*** Records Section Begins ***

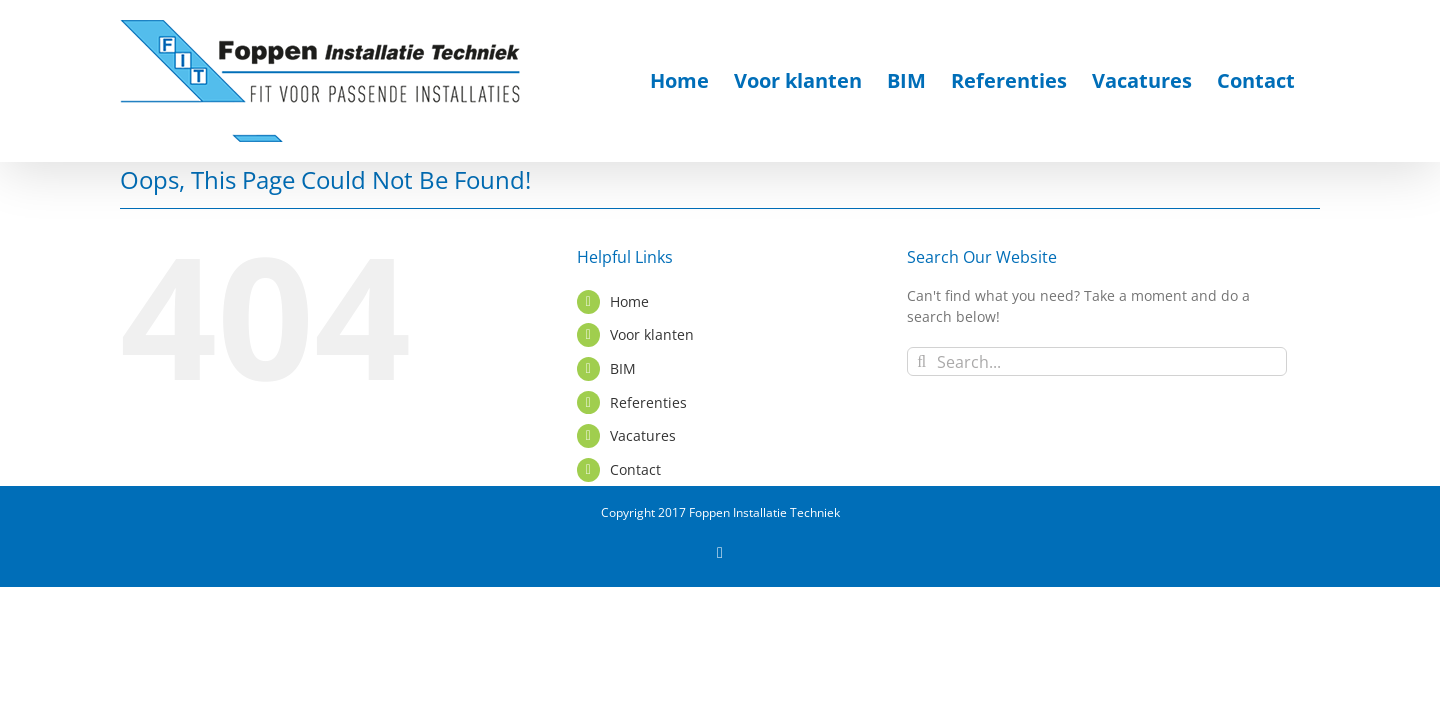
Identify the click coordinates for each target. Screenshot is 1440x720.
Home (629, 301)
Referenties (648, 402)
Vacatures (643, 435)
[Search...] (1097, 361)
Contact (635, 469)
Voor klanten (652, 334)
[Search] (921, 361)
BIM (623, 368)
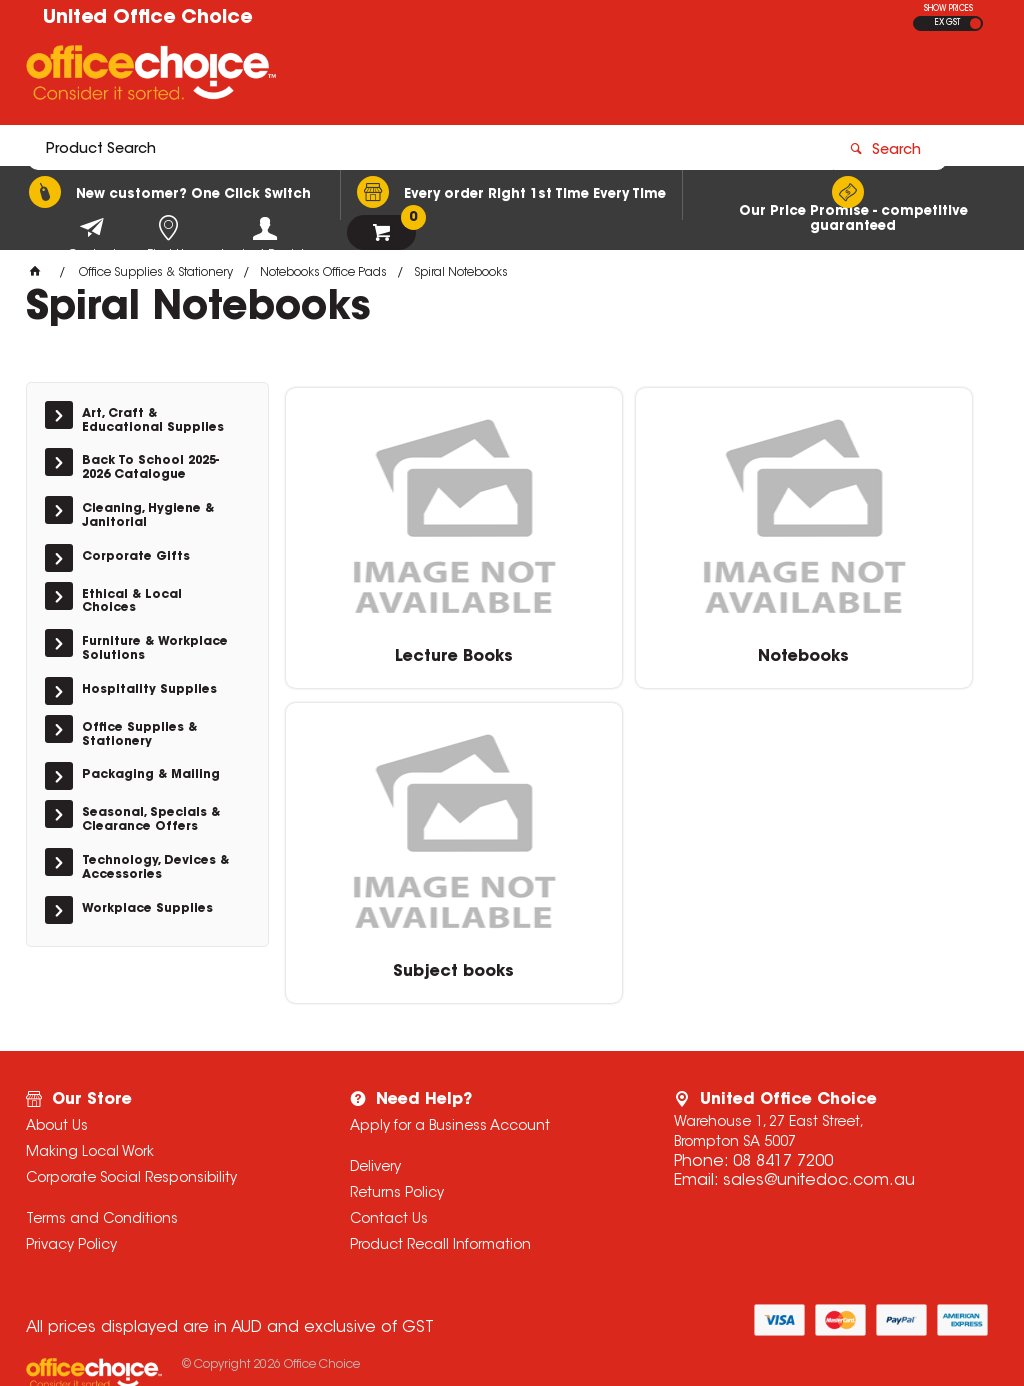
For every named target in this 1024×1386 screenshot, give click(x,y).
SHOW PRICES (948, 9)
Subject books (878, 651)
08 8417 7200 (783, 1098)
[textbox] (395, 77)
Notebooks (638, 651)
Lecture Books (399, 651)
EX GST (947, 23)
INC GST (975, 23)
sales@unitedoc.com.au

*** Records Section Ends ***
*** Records Section Begins ***

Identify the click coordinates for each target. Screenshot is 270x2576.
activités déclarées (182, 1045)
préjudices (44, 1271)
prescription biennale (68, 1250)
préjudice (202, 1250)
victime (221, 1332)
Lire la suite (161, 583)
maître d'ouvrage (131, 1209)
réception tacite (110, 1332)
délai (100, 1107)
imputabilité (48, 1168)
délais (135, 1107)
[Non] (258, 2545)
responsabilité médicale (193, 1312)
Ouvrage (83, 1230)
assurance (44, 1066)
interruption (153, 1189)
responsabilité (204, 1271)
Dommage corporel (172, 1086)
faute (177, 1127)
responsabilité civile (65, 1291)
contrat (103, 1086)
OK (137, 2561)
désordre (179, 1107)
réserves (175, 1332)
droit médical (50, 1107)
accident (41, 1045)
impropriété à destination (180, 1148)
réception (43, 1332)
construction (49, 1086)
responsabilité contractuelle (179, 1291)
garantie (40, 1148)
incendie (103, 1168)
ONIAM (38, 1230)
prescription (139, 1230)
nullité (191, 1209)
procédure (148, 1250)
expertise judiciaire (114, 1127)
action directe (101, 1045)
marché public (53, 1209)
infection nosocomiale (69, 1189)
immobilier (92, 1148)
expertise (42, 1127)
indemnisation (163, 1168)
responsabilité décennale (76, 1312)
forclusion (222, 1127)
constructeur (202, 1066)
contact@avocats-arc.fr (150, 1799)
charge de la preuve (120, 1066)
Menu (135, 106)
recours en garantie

*** Records Section Ends ***

**Task description:**
Among the records above, find each line holding "target" and list it.

**Exercise result:**
Identify the click coordinates for each target. Screenshot is 1440x720.
For every named target in this 1024×1386 screenshot, give click(x,y).
Identify the click coordinates for each target. Screenshot is 270x2576.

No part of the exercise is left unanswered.